Rechtspraak
Gerechtshof Den Haag (Locatie 's-Gravenhage), 2 september 2014
ECLI:NL:GHDHA:2014:2818
Yami BV/Stichting Pensioenfonds Metaal en Techniek c.s.
Naar aanleiding van diverse premienota’s is discussie ontstaan omtrent de door Yami (werkgever) verschuldigde premiebedragen. Er heeft uitvoerig onderzoek van de kant van PMT plaatsgevonden en daartoe is ook door Yami haar loonadministratie in kopie aan PMT verstrekt en heeft PMT ruimschoots de tijd gehad om tot aanpassing van haar in rekening gebrachte bedragen te komen, waarna bij/na een gesprek bij de door PMT ingeschakelde deurwaarder tot een finale kwijtingafspraak is gekomen. Zoals Yami heeft aangevoerd, gaat het daarbij om een vaststellingsovereenkomst, die betrekking heeft op de hele periode waarop de nota’s betrekking hebben. Achteraf blijken de premiebedragen toch hoger uit te vallen. PMT beroept zich op dwaling van de vaststellingsovereenkomst.

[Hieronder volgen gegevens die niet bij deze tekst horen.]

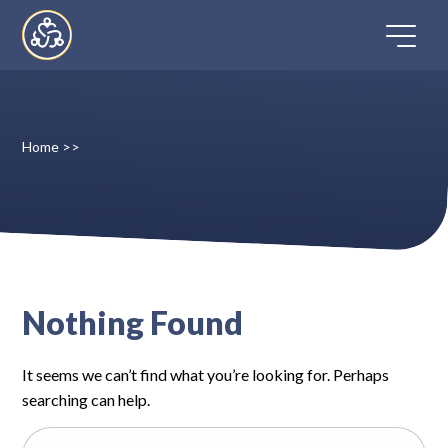
Skip
to
content
Home
>>
Home
Directory
FAQ
Nothing Found
Contact
It seems we can’t find what you’re looking for. Perhaps
Register
searching can help.
Search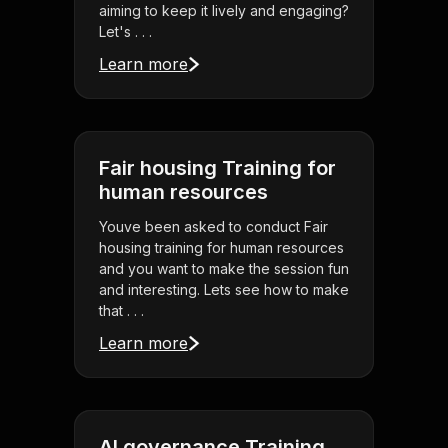
aiming to keep it lively and engaging?
Let's . . .
Learn more
Fair housing Training for
human resources
Youve been asked to conduct Fair
housing training for human resources
and you want to make the session fun
and interesting. Lets see how to make
that . . .
Learn more
AI governance Training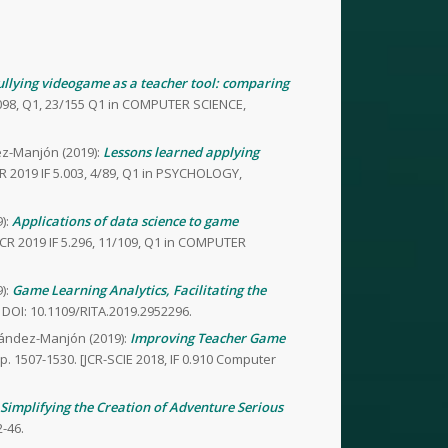
bullying videogame as a teacher tool: comparing
4.098, Q1, 23/155 Q1 in COMPUTER SCIENCE,
ez-Manjón (2019):
Lessons learned applying
R 2019 IF 5.003, 4/89, Q1 in PSYCHOLOGY,
):
Applications of data science to game
CR 2019 IF 5.296, 11/109, Q1 in COMPUTER
):
Game Learning Analytics, Facilitating the
 DOI: 10.1109/RITA.2019.2952296.
nández-Manjón (2019):
Improving Teacher Game
pp. 1507-1530. [JCR-SCIE 2018, IF 0.910 Computer
Simplifying the Creation of Adventure Serious
2-46.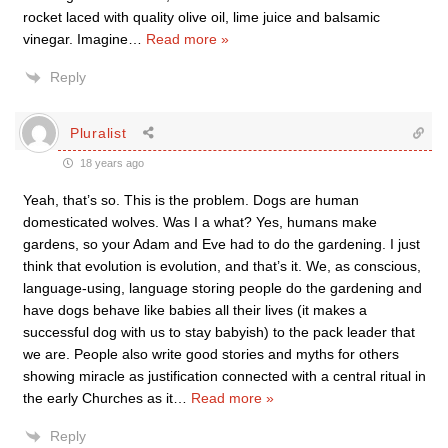
rocket laced with quality olive oil, lime juice and balsamic
vinegar. Imagine
…
Read more »
Reply
Pluralist
18 years ago
Yeah, that’s so. This is the problem. Dogs are human
domesticated wolves. Was I a what? Yes, humans make
gardens, so your Adam and Eve had to do the gardening. I just
think that evolution is evolution, and that’s it. We, as conscious,
language-using, language storing people do the gardening and
have dogs behave like babies all their lives (it makes a
successful dog with us to stay babyish) to the pack leader that
we are. People also write good stories and myths for others
showing miracle as justification connected with a central ritual in
the early Churches as it
…
Read more »
Reply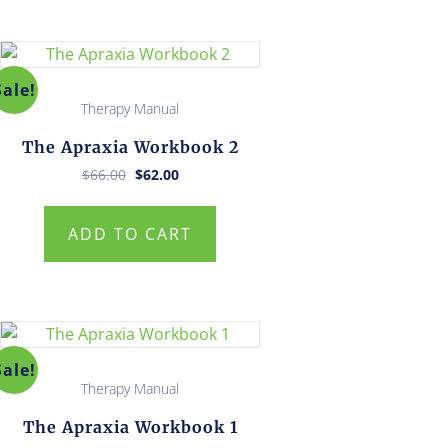
Sale!
Therapy Manual
The Apraxia Workbook 2
Original
Current
$
66.00
$
62.00
price
price
was:
is:
$66.00.
$62.00.
ADD TO CART
Sale!
Therapy Manual
The Apraxia Workbook 1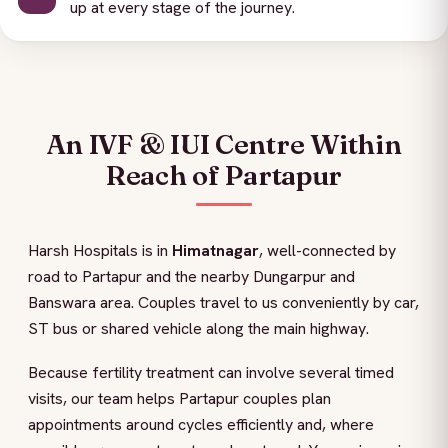
up at every stage of the journey.
An IVF & IUI Centre Within
Reach of Partapur
Harsh Hospitals is in
Himatnagar
, well-connected by
road to Partapur and the nearby Dungarpur and
Banswara area. Couples travel to us conveniently by car,
ST bus or shared vehicle along the main highway.
Because fertility treatment can involve several timed
visits, our team helps Partapur couples plan
appointments around cycles efficiently and, where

Naar het oordeel van het hof heeft PMT onvoldoende gesteld om te oordelen dat het voor Yami zo duidelijk was dat de thans alsnog over die periode gevorderde bedragen – met betrekking tot werknemer X en twee andere werknemers – ontbraken of de bij de vaststellingsovereenkomst afgesproken bedragen te laag waren dat zij PMT daarop had moeten wijzen. Daarbij is in aanmerking genomen dat Yami onweersproken heeft gesteld dat PMT geen gevolg heeft willen geven aan haar verzoek om een overzicht met per werknemer uitgesplitste premiebedragen, teneinde het controleren van de juistheid van de uiteindelijk in rekening gebrachte premiebedragen te vergemakkelijken. Evenmin heeft PMT voldoende gesteld om te oordelen dat Yami er niet op mocht vertrouwen dat met de betaling van het overeengekomen bedrag ‘het boek definitief werd gesloten’ (voor zover betrekking hebbend op de periode t/m 30 september 2008). Als PMT meer vrijheid ter zake had willen behouden, dan had zij daaromtrent een (duidelijk) voorbehoud moeten maken, hetgeen zij niet heeft gedaan. Het beroep op dwaling faalt derhalve.